The results demonstrated that with the increasing treatment time and ${\mathrm{H}}_2{\mathrm{O}}_2$ injection the growth of V. cholera becomes precluded. The excess of ROS directly reacted with the DNA structure and damaged the integrity of V. cholera by increasing the oxidative stress. With the injection of ${\mathrm{H}}_2{\mathrm{O}}_2$ the high yield rate of reactive species was observed. ROS, RNS, and ${\mathrm{OH}}^{.}$ radicals are highly antibacterial for V. cholera and cause chromosomal aberration, which is due to the direct interaction of the ROS with the DNA. The reactive species damage all three main molecules (liquids, proteins, and nucleic acid) of the DNA cell, which leads to the cell death and prevents them from regenerating.

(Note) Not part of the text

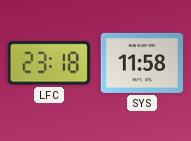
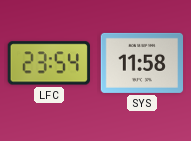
LFC: 23:18 -> 23:54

4.3. Inactivation Efficiency and Kill Rate

Figure 6a represents the inactivation efficiency of the plasma treatment for V. cholera, and Figure 6b represents the kill rate of the plasma treatment time. The inactivation efficiency demonstrates the percentage of colonies inactivated by the plasma treatment and its dependence on the hydrogen peroxide injection rate and plasma treatment time. The inactivation efficiency $\eta$ of V. cholera is calculated as [22]:

$$\eta =\left(1-N_0/N_T\right)\times 100\%$$

(3)

N₀ = initial concentration of colonies without any treatment;

N_T = concentration of colonies after plasma treatment.

The log reduction (kill rate) of V. cholera was calculated by the formula:

$$ln\left(\frac{N_t}{N_0}\right)$$

(4)

N = number of colonies after plasma treatment;

N₀ = number of colonies before plasma treatment.

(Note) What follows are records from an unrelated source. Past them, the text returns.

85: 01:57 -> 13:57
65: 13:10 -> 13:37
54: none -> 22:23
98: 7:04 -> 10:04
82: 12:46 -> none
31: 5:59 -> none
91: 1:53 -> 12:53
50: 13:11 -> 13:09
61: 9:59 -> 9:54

It describes the relative number of living and dead cells.

The plasma-generated ROS reacts with the protein and amino acid of the V. cholera DNA structure and inactivates it. These reactive species accumulate, leading to vigorous V. cholera cell damage.

4.4. Bactericidal Retardant Effect

Low-pressure plasma in the sterilization chamber has proven to be effective for the degradation and inhabitation of V. cholera. The reactive species produced in the LPP sterilization chamber kept V. cholera in a stationary phase and prevented its growth. Figure 7a,b represents the bactericidal retardant effects of the plasma treatment. The plasma-treated numbers of colonies were counted after 12, 24, 36, and 48 h to observe any change in the number of colonies within the agar plates.

The results demonstrated that after plasma treatment the growth of V. cholera never regenerated. The reason is that ROS play a vital role in intercellular signaling and regulation. These ROS resulted in oxidative stress that caused cell damage and cell death. By increasing the plasma treatment time, the number of colonies of V. cholera was reduced. The addition of ${\mathrm{H}}_2{\mathrm{O}}_2$ vapors caused the enrichment of the production of more oxidant reactive species and the emanation of the cell stress. No change was observed in the cultural inhabitation of V. cholera after the LPP treatment.

5. Conclusions

Low-pressure plasma has the possibility to penetrate even into nonhomogeneous surfaces, cavities, and fissures down to the micrometer scale. Plasma sterilization is a promising sterilization method in the field of the protection and conservation of materials from microorganisms such as V. cholera. The low-pressure plasma generated within the sterilization chamber offered its effectiveness on V. cholera sterilization. The use of ${\mathrm{H}}_2{\mathrm{O}}_2$ and the increasing of the plasma treatment time resulted in a higher reduction in the V. cholera habitation. The highly reactive oxidant species, along with the presence of energetic electrons, the electric field, and the UV radiation generated by LPP, play a vital role in the castration of V. cholera. The plasma treatment not only affected cell culture media but also damaged the cell-growth viability and the colony-forming ability. The LPP sterilization of V. cholera is a rapid and efficient sterilization approach.